From the first stages of the database design, you
make decisions that directly affect performance. Many tools are
available to assist with the tuning of a database after you begin the
implementation, but it is important to consider the design from the
outset. Many performance gains can come out of the database design
itself.
The table
structures and relationships, indexing, and other physical objects
contribute to performance gains. You need to consider controlling the
environment right from the beginning of any project. The following
sections describe some of these techniques.
Indexing Strategies
A lot of factors
affect SQL Server and the applications that use its data resources.
Improving performance and response time from a server are primary
concerns of database developers and administrators.
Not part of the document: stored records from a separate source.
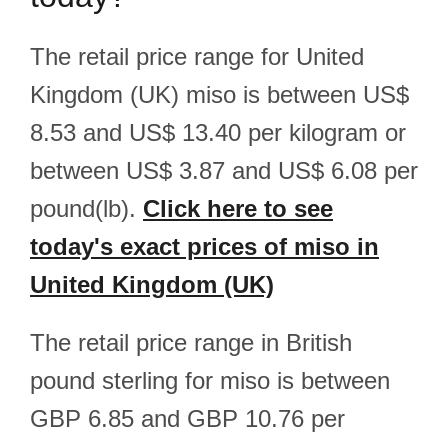
The retail price range for United
Kingdom (UK) miso is between US$
8.53 and US$ 13.40 per kilogram or
between US$ 3.87 and US$ 6.08 per
pound(lb).
Click here to see
today's exact prices of miso in
United Kingdom (UK)
The retail price range in British
pound sterling for miso is between
GBP 6.85 and GBP 10.76 per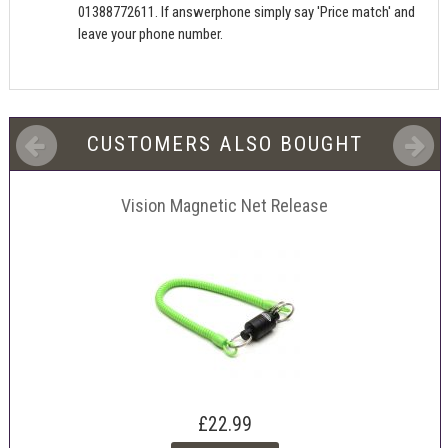
01388772611. If answerphone simply say 'Price match' and
leave your phone number.
CUSTOMERS ALSO BOUGHT
Vision Magnetic Net Release
£22.99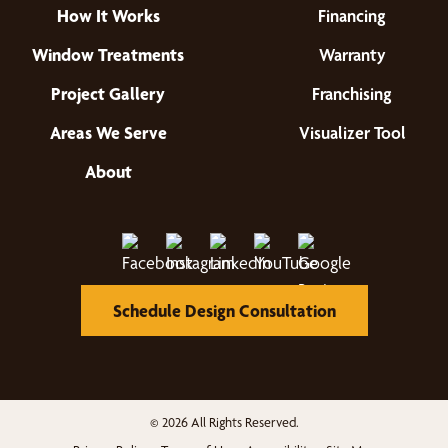
How It Works
Financing
Window Treatments
Warranty
Project Gallery
Franchising
Areas We Serve
Visualizer Tool
About
Schedule Design Consultation
© 2026 All Rights Reserved.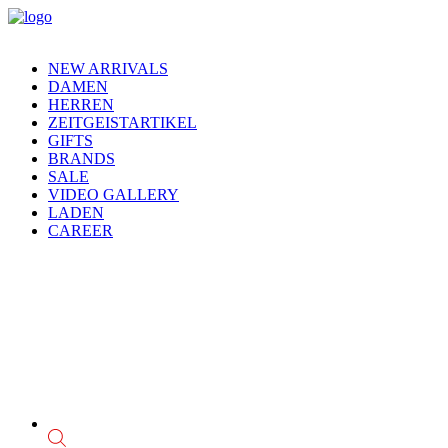
NEW ARRIVALS
DAMEN
HERREN
ZEITGEISTARTIKEL
GIFTS
BRANDS
SALE
VIDEO GALLERY
LADEN
CAREER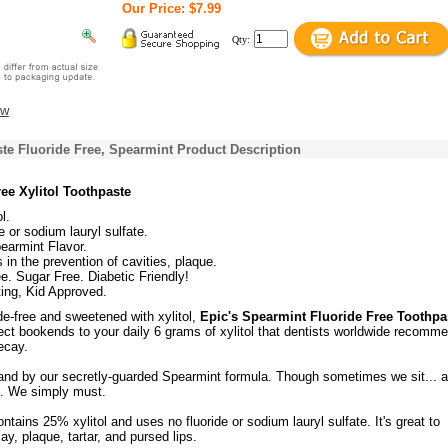
Our Price: $7.99
Qty:
ew
ste Fluoride Free, Spearmint Product Description
ee Xylitol Toothpaste
l.
e or sodium lauryl sulfate.
earmint Flavor.
 in the prevention of cavities, plaque.
e. Sugar Free. Diabetic Friendly!
ing, Kid Approved.
ide-free and sweetened with xylitol,
Epic's Spearmint Fluoride Free Toothpa
ect bookends to your daily 6 grams of xylitol that dentists worldwide recomme
ecay.
and by our secretly-guarded Spearmint formula. Though sometimes we sit... 
n. We simply must.
ntains 25% xylitol and uses no fluoride or sodium lauryl sulfate. It's great to
ay, plaque, tartar, and pursed lips.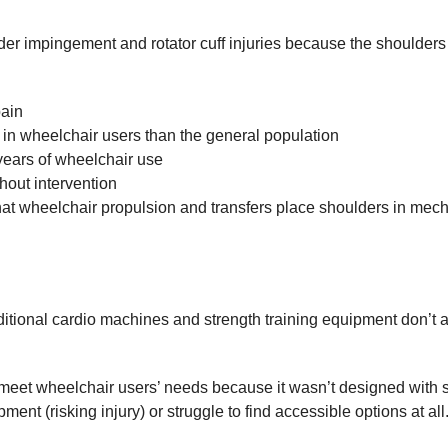
der impingement and rotator cuff injuries because the shoulders 
pain
n in wheelchair users than the general population
 years of wheelchair use
hout intervention
hat wheelchair propulsion and transfers place shoulders in mech
ditional cardio machines and strength training equipment don’t
eet wheelchair users’ needs because it wasn’t designed with sho
ent (risking injury) or struggle to find accessible options at all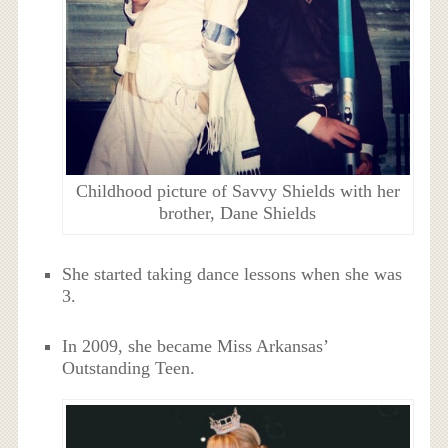
Childhood picture of Savvy Shields with her
brother, Dane Shields
She started taking dance lessons when she was
3.
In 2009, she became Miss Arkansas’
Outstanding Teen.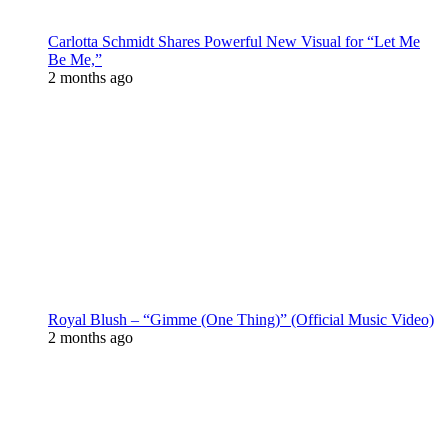
Carlotta Schmidt Shares Powerful New Visual for “Let Me
Be Me,”
2 months ago
Royal Blush – “Gimme (One Thing)” (Official Music Video)
2 months ago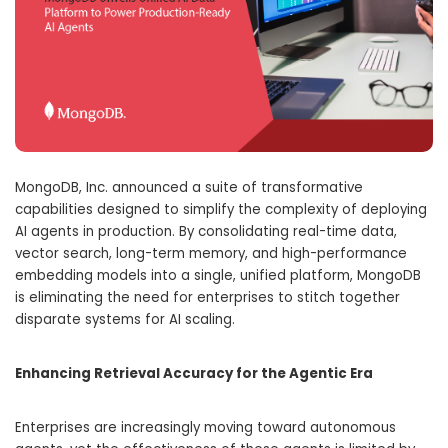
MongoDB, Inc.
announced a suite of transformative
capabilities designed to simplify the complexity of deploying
AI agents in production.
By consolidating real-time data,
vector search, long-term memory, and high-performance
embedding models into a single, unified platform, MongoDB
is eliminating the need for enterprises to stitch together
disparate systems for AI scaling.
Enhancing Retrieval Accuracy for the Agentic Era
Enterprises are increasingly moving toward autonomous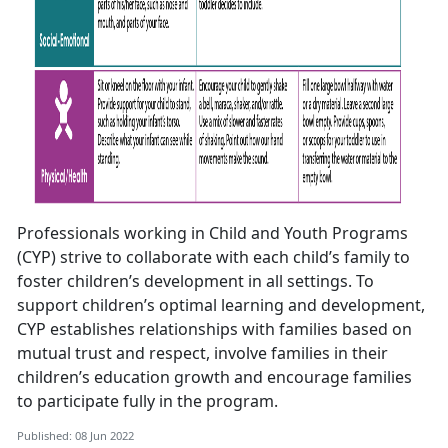
Professionals working in Child and Youth Programs
(CYP) strive to collaborate with each child’s family to
foster children’s development in all settings. To
support children’s optimal learning and development,
CYP establishes relationships with families based on
mutual trust and respect, involve families in their
children’s education growth and encourage families
to participate fully in the program.
Published: 08 Jun 2022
One key element in
obtaining the utmost from a database is having an indexing strategy that
helps to achieve the business needs of the enterprise, in part by
returning data from queries in a responsive fashion.
You can use one
clustered index per table, If a clustered index is implemented, it
determines the physical order of the data. Nonclustered indexes act like
those in the back of a book—pointing out the physical location of the
data. You can create nonclustered covering indexes in cases in which the
exact query content is known. This means the indexes include all
columns referenced by the query.
Keys,
ranges, and unique values are strong selections for index candidates.
Seldom-used data, binary data, and repeating values are weaker index
candidates. After you have selected index candidates, you need to
monitor application usage. You can adjust the indexing strategy
regularly to provide reliably high performance.
Until you understand the
implications of indexes, you should not use a lot of them throughout
your table structures. Although indexes provide good query performance,
they can also take away from other processes. You can expect performance
to degrade when performing updates against the data:
Indexes consume hardware resources and processing cycles.
Memory overhead is associated with index use.
Regular maintenance is required to keep indexes at optimum levels.
Many database processes have to work within the presence of the index.
What to Index
Column selection is a
major step in the process of indexing. In general, you should consider
indexing on columns that are frequently accessed by WHERE, ORDER BY, and JOIN
clauses. When you build indexes, you should try to narrow them down to
the minimum number of columns needed. Multicolumn indexes have a
negative impact on performance. Columns with unique values serving as
primary keys are also good candidates.
The challenge for a
database designer is to build a physical data model that provides
efficient data access. This can be done by minimizing I/O processing
time. The following columns are good ones to index:
A column that acts as the table’s primary or foreign key
Columns that are regularly sorted by the ORDER BY clause
Columns that are filtered on an exact condition, using the WHERE clause (for instance, WHERE state= ‘Ca’)
Columns that are queried on joins
Columns that hold integer values rather than character values
Searches for rows with search key values in a range of values (for example, WHERE Royalty BETWEEN 1000 and 4000)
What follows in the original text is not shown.